Friday, February 20, 2015

CMS Releases ICD-10 Testing FAQs

The Centers for Medicare & Medicaid Services (CMS) recently introduced a new resource for healthcare providers and others who plan to participate in Medicare ICD-10 acknowledgement testing, or ICD-10 end-to-end testing.

Lists frequency asked questions (FAQs) regarding registration for testing, who may participate, the expected benefits of testing, and more.
CMS acknowledgement testing is open to all fee-for-service electronic submitters. As explained in SE1501, the goal of acknowledgement testing is to demonstrate that:
  • Providers and submitters can submit claims with valid ICD-10 codes and ICD-10 companion qualifier codes;
  • Providers submitted claims with valid National Provider Identifiers (NPIs)
  • The claims are accepted by the Medicare FFS claims systems; and
  • Claims receive 277CA or 999 acknowledgement, as appropriate, to confirm that the claim was accepted or rejected by Medicare.
Upcoming acknowledgement testing weeks are March 2-6 and June 1-5.
End-to-end testing will be offered to 50 testers per MAC jurisdiction for each testing round. You must be selected by the MAC for this testing. Per CMS, the goal of end-to-end testing is to demonstrate that:
  • Providers and submitters can successfully submit claims containing ICD-10 codes to the Medicare FFS claims systems;
  • Software changes CMS made to support ICD-10 result in appropriately adjudicated claims; and
  • Accurate Remittance Advices are produced.
There are two more end-to-end testing weeks prior to the ICD-10 implementation date of Oct. 1, 2015: April 27-May 1, and July 20-24.

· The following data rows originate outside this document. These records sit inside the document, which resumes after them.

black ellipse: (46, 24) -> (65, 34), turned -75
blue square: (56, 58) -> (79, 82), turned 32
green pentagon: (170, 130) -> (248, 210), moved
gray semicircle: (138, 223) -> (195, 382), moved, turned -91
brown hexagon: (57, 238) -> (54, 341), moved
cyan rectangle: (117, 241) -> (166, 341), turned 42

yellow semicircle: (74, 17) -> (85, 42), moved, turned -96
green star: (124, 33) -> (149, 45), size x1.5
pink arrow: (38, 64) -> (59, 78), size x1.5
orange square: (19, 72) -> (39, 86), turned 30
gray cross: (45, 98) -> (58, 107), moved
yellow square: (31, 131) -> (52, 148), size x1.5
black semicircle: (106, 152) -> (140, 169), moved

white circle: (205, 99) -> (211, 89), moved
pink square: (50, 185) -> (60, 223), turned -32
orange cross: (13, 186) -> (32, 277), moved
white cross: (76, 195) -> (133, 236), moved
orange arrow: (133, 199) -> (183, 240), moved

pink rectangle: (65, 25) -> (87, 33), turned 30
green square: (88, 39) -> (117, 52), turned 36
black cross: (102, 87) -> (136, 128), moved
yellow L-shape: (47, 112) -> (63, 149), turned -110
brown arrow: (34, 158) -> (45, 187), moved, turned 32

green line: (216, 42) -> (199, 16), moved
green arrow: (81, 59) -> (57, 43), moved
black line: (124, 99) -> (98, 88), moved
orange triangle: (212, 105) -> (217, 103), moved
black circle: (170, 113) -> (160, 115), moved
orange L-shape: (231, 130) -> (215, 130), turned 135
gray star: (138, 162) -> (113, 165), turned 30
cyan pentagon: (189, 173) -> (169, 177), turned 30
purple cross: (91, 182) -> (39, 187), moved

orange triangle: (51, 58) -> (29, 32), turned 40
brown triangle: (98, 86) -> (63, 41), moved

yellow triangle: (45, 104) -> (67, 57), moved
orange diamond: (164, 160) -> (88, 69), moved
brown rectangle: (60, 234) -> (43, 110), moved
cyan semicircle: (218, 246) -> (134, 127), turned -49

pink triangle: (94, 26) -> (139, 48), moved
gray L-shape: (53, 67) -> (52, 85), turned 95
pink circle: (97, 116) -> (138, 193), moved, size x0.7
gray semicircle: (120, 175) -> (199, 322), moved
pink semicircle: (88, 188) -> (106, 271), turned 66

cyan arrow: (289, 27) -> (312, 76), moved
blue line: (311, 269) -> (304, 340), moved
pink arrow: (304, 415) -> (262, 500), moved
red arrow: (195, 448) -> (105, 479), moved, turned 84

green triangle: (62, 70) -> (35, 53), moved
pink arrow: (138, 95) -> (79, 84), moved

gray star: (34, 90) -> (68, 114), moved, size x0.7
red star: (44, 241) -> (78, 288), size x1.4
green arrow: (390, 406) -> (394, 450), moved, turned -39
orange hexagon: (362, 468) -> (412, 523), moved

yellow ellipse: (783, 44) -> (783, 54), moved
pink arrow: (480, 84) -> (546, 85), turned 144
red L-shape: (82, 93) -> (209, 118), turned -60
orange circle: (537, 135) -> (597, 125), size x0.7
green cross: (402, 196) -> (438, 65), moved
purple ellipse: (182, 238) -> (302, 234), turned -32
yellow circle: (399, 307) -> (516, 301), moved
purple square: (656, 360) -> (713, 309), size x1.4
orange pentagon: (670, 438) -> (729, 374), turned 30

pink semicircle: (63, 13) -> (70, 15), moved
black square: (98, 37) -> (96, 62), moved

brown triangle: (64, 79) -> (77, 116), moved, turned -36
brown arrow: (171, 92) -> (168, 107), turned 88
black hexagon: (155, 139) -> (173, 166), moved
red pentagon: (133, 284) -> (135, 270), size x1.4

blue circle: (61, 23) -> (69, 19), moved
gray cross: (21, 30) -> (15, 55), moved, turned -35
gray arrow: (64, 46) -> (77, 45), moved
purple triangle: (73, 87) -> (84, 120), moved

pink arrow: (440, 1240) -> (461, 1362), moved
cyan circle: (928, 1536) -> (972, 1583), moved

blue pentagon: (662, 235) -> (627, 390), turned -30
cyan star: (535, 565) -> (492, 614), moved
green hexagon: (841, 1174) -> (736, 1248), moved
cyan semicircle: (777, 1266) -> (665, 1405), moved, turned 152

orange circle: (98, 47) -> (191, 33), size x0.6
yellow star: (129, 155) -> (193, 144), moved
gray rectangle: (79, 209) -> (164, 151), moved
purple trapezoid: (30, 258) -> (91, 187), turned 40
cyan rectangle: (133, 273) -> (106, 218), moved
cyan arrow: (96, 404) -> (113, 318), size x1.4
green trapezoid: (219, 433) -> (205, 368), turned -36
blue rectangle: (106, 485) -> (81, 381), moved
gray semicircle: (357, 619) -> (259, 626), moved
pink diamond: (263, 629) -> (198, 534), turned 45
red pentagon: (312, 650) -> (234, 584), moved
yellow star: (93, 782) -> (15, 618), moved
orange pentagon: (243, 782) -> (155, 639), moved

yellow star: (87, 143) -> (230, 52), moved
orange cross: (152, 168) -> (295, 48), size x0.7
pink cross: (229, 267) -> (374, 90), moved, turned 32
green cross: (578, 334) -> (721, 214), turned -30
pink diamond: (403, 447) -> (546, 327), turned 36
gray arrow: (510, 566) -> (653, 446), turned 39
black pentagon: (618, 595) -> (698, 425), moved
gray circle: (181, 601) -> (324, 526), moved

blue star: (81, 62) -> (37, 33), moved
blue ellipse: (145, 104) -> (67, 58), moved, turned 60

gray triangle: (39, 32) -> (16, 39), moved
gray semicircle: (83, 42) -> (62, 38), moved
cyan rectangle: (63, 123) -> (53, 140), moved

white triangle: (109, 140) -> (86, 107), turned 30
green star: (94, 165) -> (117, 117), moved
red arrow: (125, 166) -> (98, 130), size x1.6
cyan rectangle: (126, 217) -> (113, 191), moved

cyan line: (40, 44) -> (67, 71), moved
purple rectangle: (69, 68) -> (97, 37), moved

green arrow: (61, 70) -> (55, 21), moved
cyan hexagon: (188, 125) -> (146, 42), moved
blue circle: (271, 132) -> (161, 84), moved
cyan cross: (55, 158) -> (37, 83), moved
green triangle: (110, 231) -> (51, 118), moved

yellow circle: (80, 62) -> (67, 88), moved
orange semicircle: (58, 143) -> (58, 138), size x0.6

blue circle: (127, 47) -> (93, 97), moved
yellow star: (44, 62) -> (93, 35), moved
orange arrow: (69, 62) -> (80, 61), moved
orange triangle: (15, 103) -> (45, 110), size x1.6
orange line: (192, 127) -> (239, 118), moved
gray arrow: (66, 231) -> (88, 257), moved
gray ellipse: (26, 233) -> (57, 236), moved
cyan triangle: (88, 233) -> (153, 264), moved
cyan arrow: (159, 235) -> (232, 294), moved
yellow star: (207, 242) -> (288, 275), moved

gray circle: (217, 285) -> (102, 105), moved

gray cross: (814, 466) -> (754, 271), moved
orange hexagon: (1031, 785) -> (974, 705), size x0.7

If you haven’t performed testing with all your payers (including Medicare), don’t wait for them to contact you. Reach out to your payers and ask them if they offer ICD-10 testing, and take part. Lessons learned during testing may be vital to a successful transition. Better to confirm your ICD-10 readiness now than to face cash flow problems due to a backlog of unprocessed claims come October.